Yesterday, the Clinton Foundation pledged to respond to the findings of an Investigative Fund/Nation magazine investigation that exposed a range of problems with trailers the foundation provided after the Haiti earthquake to serve as both classrooms and hurricane shelters. My reporting partner, Isabel Doucet, and I found that the trailers, one of the first projects approved by the Interim Haiti Recovery Commission, were plagued by mold, extreme heat and formaldehyde emissions. In addition, a leading structural engineer found them not to be hurricane-proof.

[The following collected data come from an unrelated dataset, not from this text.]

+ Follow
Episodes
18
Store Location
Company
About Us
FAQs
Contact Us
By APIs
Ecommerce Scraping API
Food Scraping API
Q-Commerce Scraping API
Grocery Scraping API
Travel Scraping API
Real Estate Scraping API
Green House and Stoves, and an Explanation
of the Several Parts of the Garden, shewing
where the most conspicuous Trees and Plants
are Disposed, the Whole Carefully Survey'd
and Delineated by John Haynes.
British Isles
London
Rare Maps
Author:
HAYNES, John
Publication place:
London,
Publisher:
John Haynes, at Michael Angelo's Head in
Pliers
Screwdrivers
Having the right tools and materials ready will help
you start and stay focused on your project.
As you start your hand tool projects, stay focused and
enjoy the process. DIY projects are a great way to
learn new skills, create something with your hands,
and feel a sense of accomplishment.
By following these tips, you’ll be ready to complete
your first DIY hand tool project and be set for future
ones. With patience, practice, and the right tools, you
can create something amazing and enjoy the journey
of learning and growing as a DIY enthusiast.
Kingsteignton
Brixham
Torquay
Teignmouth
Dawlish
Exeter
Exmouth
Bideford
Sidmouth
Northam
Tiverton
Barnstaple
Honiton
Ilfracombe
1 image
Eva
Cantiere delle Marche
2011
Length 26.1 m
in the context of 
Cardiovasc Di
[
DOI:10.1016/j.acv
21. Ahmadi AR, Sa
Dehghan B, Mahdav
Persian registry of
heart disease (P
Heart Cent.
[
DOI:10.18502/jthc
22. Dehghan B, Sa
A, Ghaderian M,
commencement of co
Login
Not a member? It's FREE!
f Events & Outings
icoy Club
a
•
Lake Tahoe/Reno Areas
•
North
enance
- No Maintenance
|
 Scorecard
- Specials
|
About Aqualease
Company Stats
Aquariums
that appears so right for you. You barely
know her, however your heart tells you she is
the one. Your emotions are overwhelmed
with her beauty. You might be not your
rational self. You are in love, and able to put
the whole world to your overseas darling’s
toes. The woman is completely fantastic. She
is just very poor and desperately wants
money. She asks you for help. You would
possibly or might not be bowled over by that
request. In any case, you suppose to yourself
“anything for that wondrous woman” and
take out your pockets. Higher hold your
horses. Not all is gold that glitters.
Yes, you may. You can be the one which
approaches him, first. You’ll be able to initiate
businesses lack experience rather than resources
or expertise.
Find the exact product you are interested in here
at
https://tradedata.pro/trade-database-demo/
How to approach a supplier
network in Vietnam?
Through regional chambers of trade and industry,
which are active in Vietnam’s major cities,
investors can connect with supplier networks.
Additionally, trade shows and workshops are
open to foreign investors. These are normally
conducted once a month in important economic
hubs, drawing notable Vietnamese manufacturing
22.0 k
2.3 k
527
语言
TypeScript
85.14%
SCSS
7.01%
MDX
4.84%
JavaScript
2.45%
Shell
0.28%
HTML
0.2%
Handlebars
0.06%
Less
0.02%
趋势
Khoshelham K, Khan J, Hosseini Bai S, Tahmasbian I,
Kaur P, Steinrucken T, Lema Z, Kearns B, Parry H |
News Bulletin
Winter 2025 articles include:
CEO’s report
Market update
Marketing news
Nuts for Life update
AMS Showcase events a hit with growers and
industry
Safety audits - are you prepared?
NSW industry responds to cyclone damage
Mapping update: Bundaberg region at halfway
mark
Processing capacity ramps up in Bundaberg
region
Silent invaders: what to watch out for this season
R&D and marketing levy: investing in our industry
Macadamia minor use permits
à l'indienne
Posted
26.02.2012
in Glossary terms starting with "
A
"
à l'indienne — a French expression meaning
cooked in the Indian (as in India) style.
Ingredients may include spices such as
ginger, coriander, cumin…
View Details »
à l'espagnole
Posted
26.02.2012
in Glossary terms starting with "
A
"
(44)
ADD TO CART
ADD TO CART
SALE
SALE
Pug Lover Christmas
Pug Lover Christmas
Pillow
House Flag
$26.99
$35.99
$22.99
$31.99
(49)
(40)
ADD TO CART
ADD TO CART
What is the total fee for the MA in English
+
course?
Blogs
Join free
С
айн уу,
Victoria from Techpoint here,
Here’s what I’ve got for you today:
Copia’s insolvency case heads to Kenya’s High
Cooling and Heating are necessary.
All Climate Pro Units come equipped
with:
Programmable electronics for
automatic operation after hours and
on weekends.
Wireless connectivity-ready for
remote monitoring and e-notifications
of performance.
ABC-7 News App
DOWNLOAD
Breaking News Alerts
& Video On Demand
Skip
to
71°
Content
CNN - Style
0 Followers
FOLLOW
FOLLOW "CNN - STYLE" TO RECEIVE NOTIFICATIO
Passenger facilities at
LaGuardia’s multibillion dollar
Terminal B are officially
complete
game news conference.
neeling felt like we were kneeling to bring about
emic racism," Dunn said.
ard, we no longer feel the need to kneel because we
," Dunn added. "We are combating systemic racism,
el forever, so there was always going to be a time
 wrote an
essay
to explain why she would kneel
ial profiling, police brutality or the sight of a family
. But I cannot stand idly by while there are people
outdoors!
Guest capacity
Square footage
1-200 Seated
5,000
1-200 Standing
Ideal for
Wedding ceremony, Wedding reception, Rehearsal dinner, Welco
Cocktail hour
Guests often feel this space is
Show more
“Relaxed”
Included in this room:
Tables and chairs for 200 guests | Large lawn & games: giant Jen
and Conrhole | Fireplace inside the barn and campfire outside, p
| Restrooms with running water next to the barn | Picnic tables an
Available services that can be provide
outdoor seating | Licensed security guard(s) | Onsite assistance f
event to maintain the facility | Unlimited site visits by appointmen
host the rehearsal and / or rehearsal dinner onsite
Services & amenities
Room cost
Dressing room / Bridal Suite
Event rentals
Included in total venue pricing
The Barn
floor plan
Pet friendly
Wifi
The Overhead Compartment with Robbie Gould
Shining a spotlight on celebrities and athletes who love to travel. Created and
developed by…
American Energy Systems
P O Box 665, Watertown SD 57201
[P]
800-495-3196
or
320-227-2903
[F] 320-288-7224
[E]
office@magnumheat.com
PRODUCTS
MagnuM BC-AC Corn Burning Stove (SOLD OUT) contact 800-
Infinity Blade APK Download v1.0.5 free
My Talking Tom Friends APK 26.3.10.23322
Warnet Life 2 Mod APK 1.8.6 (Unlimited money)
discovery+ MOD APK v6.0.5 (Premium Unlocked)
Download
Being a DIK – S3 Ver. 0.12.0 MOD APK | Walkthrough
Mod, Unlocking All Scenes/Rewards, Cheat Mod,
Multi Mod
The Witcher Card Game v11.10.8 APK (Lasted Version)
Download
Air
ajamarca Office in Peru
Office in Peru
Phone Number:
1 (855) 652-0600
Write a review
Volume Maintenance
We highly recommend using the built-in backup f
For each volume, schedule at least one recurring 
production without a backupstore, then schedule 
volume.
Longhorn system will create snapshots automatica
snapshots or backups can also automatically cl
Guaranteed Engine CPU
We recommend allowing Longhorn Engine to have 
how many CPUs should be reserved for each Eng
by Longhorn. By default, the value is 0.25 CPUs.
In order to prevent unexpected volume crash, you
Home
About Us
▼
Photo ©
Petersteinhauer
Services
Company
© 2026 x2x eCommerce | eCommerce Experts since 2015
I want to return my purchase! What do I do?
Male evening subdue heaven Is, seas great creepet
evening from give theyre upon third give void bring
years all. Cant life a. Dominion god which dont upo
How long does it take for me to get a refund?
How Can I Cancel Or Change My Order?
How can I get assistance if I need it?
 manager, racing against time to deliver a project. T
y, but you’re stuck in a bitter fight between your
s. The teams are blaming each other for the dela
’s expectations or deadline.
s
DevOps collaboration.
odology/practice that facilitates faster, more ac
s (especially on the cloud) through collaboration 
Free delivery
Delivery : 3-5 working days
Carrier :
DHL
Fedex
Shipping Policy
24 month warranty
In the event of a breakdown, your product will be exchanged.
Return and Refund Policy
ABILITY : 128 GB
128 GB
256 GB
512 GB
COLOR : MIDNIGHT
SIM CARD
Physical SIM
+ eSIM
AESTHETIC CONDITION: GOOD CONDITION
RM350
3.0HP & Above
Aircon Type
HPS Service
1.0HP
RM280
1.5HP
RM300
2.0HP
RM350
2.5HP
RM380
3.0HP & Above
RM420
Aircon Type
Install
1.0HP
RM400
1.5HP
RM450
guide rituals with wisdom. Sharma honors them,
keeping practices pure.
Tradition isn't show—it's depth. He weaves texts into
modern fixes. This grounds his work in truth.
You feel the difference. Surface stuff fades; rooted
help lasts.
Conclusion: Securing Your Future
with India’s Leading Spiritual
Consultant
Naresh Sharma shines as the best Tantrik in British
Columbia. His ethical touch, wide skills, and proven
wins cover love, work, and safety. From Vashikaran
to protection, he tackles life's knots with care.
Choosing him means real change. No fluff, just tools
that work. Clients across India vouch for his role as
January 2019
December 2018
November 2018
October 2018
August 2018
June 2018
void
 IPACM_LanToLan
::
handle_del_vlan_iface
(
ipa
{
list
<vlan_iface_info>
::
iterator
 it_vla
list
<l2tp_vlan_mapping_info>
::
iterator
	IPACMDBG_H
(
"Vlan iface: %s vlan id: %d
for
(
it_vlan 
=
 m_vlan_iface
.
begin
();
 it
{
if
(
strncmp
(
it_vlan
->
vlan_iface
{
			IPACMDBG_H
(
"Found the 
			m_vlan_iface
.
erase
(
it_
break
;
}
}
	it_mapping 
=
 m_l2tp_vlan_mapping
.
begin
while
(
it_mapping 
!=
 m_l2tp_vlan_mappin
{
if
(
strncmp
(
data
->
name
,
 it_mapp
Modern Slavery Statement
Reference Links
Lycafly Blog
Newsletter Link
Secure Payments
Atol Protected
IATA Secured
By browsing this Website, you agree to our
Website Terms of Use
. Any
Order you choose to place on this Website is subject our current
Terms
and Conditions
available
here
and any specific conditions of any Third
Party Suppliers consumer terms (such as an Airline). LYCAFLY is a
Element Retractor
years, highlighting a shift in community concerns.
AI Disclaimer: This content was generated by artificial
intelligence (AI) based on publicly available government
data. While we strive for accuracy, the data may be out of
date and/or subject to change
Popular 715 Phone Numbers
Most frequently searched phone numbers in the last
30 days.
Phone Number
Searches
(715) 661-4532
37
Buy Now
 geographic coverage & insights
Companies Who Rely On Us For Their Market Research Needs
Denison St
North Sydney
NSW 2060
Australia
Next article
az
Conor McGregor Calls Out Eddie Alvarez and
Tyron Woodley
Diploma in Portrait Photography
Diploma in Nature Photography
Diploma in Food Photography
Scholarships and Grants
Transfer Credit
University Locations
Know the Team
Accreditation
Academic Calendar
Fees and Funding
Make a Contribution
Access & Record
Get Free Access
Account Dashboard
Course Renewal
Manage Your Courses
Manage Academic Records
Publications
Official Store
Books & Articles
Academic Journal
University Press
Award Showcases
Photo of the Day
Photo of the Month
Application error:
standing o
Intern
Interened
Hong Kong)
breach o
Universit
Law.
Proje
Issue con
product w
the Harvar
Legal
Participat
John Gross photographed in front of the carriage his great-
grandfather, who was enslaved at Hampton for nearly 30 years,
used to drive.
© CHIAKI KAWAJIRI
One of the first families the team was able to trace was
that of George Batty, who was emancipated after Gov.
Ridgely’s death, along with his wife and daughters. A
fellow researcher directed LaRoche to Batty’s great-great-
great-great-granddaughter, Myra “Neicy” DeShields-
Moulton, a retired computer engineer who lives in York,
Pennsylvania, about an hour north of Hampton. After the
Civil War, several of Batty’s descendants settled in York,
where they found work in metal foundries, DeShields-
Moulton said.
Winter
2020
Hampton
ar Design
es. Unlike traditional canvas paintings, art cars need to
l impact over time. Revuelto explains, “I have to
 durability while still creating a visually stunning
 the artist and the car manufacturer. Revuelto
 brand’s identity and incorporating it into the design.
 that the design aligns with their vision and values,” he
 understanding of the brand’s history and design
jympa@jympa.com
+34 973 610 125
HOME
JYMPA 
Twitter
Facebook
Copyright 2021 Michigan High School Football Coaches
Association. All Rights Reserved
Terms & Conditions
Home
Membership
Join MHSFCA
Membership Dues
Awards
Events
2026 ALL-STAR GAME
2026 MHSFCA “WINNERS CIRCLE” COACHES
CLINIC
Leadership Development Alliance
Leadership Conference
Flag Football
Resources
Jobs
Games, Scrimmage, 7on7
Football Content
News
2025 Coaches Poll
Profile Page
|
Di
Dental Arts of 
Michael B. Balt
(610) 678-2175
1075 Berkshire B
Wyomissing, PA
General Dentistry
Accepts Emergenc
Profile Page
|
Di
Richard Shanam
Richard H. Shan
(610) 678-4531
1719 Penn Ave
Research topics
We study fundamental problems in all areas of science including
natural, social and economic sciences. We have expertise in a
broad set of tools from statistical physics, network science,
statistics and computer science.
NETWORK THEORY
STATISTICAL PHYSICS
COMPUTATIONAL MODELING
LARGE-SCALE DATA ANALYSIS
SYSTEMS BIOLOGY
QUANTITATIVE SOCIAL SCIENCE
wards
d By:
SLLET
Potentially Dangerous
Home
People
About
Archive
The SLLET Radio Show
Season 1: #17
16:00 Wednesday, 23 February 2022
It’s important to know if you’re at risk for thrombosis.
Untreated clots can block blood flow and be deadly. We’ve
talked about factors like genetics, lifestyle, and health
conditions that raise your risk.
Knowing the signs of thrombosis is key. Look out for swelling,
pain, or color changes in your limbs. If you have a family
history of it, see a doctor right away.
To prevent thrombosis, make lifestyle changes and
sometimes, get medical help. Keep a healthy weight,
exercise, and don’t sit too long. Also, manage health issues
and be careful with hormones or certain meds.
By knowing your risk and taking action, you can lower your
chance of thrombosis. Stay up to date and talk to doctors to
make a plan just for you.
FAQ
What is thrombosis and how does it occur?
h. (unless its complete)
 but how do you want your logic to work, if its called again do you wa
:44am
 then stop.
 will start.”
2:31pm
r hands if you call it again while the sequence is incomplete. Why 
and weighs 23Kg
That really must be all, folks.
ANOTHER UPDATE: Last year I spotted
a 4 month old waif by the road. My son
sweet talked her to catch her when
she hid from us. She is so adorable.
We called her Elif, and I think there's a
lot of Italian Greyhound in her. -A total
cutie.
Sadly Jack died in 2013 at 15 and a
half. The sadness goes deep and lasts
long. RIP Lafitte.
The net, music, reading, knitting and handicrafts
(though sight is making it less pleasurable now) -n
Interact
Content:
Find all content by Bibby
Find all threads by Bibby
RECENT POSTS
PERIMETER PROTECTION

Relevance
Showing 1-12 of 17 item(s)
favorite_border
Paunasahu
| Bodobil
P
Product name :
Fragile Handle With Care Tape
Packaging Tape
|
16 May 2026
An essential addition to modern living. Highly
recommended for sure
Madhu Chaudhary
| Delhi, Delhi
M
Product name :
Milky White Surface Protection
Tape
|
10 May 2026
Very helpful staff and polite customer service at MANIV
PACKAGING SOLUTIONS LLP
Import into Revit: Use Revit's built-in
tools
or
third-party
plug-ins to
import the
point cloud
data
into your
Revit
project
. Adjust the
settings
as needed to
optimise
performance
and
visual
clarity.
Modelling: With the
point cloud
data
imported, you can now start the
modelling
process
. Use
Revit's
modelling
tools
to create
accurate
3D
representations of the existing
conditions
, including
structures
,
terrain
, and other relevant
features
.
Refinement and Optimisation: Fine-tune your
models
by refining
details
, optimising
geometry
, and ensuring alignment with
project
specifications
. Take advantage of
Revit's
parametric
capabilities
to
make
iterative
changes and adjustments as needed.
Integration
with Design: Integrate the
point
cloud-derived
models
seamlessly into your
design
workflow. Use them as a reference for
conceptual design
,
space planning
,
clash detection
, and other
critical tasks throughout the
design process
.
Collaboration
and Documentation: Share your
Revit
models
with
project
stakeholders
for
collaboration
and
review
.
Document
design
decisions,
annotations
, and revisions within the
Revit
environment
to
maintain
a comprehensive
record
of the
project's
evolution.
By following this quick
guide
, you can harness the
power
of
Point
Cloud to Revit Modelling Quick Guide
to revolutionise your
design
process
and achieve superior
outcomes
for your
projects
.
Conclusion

The investigation, posted by The Nation on July 11, was quickly picked up by the Associated Press, BBC World Service and Democracy Now! A Clinton Foundation COO Laura Graham was quoted in a July 12 AP article saying that the foundation run by the former US president, who serves as UN Special Envoy for Haiti and co-chairs the Recovery Commission, plans to send experts to Haiti to explore the article's allegations and fix any “structural deficiencies” in the trailers.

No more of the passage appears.